The “public duty doctrine” generally prevents individuals who receive public services, like police protection, from suing the government for failing to provide those services. The public duty doctrine holds that the government owes duties to the public at large, not to individual citizens. Consequently, the government cannot be held liable for its alleged failure to provide public services to any particular individual. When only a general duty to protect the public exists, the government does not owe a duty of care to an individual citizen the breach of which may result in liability. In short, a duty to all is a duty to no one.
The Georgia Supreme Court recently clarified the “public duty doctrine” in Stevenson v. City of Doraville. 2013 WL 6188123, at *1 (Ga. Nov. 25, 2013). In Stevenson, the plaintiff was injured after his car stalled in the middle of the highway. A police cruiser approached the plaintiff’s vehicle, parked behind it, and activated its blue lights to warn oncoming traffic. The police officer, however, did not exit his vehicle or approach the plaintiff – he called for assistance. Unsure of the officer’s intent, the plaintiff exited his vehicle and was injured by an oncoming car. Plaintiff sued the City that employed the police officer, alleging that he was negligent in failing to assist him beyond simply parking his cruiser and activating his lights. The trial court awarded summary judgment to the City and the Court of Appeals affirmed.

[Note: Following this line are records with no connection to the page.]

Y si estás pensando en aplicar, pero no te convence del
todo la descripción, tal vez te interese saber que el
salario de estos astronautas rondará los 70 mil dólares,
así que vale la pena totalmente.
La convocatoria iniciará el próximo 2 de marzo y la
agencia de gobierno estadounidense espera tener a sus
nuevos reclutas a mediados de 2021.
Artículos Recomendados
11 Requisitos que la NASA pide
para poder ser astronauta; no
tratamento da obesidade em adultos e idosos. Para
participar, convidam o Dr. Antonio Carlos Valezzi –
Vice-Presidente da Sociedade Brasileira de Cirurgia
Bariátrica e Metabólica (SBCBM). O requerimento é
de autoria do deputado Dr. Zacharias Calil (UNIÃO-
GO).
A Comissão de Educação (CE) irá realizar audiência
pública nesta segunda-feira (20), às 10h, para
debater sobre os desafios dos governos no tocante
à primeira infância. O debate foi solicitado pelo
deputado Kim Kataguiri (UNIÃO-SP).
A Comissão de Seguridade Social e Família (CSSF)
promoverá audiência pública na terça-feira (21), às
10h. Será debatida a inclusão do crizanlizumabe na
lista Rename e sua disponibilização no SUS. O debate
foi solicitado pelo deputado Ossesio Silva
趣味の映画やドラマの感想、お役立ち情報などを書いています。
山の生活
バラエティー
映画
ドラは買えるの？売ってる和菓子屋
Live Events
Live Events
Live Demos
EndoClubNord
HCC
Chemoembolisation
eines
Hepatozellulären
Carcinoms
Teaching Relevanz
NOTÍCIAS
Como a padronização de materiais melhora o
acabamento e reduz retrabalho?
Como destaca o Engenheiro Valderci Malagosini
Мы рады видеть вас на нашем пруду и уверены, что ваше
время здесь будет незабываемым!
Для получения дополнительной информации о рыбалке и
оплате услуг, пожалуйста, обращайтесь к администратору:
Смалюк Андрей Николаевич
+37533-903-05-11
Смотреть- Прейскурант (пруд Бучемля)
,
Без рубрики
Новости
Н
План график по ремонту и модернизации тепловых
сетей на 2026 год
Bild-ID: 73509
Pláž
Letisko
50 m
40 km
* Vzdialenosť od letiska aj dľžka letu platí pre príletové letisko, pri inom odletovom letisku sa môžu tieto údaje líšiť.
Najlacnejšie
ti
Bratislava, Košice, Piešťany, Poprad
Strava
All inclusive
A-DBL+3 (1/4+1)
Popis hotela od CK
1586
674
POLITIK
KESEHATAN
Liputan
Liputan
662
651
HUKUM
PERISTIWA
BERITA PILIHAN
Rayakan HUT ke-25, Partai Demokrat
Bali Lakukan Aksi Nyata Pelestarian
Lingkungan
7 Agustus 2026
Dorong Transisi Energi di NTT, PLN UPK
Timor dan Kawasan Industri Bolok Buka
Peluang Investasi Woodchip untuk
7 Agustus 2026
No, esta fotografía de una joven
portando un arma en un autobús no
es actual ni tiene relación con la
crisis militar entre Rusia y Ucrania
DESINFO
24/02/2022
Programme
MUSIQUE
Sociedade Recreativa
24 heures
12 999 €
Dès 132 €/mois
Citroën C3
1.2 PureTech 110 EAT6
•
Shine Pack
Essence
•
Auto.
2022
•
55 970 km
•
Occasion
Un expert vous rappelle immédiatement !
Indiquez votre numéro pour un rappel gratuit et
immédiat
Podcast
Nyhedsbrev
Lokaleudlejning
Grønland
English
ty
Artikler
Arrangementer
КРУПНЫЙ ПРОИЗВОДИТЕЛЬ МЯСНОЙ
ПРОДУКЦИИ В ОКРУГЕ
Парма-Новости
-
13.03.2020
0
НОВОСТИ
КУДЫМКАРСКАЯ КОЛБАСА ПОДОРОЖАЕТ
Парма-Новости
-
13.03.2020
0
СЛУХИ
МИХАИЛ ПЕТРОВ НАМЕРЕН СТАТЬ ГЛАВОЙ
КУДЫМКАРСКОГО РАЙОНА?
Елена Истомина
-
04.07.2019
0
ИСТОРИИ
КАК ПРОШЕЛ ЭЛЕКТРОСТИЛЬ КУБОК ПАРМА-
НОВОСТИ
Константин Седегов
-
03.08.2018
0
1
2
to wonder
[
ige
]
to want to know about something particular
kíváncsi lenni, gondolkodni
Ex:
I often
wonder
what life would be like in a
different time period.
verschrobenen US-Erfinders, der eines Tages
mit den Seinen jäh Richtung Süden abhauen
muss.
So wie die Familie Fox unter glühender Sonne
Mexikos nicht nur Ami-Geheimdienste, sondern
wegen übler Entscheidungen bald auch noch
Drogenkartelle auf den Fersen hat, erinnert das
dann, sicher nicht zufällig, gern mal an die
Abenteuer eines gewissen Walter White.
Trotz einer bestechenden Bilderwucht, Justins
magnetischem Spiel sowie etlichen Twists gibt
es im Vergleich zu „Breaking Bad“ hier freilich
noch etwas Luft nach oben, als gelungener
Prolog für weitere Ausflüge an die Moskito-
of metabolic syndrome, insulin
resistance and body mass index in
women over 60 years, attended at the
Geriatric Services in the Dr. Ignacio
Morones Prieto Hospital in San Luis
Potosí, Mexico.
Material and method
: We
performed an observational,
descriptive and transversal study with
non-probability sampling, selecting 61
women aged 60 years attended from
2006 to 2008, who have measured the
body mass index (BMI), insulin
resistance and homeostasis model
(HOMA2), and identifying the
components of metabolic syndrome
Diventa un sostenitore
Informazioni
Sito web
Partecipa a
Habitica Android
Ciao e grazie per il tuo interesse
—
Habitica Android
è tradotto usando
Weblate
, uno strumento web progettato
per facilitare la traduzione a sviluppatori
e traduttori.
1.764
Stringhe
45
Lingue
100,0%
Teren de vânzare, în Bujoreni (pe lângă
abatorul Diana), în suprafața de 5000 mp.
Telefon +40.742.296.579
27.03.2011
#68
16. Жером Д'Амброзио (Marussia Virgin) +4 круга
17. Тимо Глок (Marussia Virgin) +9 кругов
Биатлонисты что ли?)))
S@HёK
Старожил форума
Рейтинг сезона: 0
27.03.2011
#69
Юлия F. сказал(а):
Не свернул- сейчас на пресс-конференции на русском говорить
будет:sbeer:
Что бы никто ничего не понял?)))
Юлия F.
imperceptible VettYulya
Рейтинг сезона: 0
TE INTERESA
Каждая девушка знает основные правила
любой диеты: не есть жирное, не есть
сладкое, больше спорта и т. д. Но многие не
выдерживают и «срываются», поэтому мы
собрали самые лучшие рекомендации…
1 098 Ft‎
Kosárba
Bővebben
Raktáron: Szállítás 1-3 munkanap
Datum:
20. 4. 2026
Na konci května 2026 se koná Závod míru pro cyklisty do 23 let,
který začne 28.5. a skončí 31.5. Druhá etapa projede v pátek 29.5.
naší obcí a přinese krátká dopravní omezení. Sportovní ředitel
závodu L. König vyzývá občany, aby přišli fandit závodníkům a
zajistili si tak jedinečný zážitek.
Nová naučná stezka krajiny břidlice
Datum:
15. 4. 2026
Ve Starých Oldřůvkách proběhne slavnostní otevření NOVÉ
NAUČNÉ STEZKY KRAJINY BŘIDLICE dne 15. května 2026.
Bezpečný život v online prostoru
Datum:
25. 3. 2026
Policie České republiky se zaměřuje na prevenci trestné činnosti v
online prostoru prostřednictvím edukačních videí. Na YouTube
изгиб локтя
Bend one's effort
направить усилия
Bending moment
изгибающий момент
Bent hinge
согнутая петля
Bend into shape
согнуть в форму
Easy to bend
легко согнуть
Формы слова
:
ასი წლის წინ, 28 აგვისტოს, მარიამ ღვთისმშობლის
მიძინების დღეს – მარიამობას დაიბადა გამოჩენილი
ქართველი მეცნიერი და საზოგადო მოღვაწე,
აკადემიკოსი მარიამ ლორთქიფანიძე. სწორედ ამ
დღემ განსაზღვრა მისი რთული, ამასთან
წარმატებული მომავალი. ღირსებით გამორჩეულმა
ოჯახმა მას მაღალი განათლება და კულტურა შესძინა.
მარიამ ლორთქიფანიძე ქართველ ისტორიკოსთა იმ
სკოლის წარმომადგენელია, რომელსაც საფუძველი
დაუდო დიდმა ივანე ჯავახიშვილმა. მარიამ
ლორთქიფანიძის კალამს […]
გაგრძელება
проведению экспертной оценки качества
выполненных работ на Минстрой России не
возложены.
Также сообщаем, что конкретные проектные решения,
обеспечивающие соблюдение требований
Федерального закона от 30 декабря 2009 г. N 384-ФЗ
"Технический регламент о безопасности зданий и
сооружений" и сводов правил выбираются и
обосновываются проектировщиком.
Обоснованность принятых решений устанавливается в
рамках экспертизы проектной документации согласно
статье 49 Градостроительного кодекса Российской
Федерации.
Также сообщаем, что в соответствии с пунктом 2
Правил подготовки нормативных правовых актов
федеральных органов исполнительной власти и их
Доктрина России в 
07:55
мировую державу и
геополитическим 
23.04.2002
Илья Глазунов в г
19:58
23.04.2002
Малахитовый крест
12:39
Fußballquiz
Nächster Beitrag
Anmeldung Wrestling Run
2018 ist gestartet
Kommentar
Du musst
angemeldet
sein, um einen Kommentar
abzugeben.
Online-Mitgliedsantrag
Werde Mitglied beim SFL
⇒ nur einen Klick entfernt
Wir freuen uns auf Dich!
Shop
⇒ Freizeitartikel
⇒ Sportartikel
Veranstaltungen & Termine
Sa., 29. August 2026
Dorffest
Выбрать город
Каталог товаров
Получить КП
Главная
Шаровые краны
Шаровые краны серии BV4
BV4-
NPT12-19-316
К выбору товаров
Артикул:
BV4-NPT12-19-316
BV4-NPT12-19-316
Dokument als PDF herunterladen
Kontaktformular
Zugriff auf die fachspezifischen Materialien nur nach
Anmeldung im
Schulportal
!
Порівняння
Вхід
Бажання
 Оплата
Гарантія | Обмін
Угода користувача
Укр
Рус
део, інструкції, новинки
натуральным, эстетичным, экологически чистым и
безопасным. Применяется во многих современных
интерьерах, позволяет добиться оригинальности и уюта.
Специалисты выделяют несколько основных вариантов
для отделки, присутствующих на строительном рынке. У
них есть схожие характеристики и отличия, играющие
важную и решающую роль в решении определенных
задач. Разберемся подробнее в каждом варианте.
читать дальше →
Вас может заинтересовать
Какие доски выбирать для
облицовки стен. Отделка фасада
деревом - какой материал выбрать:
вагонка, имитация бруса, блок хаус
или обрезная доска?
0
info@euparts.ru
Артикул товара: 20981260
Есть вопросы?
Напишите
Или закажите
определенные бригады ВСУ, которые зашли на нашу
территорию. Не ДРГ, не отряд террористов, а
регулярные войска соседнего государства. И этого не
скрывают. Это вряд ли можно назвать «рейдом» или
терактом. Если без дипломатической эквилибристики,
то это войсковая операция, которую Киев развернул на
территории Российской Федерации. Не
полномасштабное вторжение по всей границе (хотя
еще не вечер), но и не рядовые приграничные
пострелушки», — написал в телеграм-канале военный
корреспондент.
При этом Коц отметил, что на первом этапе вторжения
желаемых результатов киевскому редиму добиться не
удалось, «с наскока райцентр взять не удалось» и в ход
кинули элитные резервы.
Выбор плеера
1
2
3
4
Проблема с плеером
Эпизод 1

The Supreme Court also affirmed, but its opinion distinguished between claims alleging a mere failure to act (nonfeasance) and claims alleging active negligence (misfeasance). The public duty doctrine, it held, bars claims based on a government agent’s failure to perform a public duty (nonfeasance). It does not, however, bar claims based on allegations of active negligence (misfeasance). Since Stevenson alleged affirmative acts of negligence (misfeasance), the Court held, the City was not shielded from liability. Nevertheless, the City was still entitled to summary judgment because Stevenson could not prove his allegations of active negligence.
Despite the plaintiff’s inability to overcome summary judgment in this case, the Court’s decision is still a good one for injury victims. Given the opportunity, the Court refused to extend the public duty doctrine to claims of active negligence (misfeasance), stating that “a majority of this Court has declined to extend the doctrine to include affirmative acts of negligence and, under our established precedent, the public duty doctrine’s limitation on liability is restricted to cases involving police nonfeasance.” Thus, in cases where plaintiff can allege actual acts of negligence, they may yet prevail.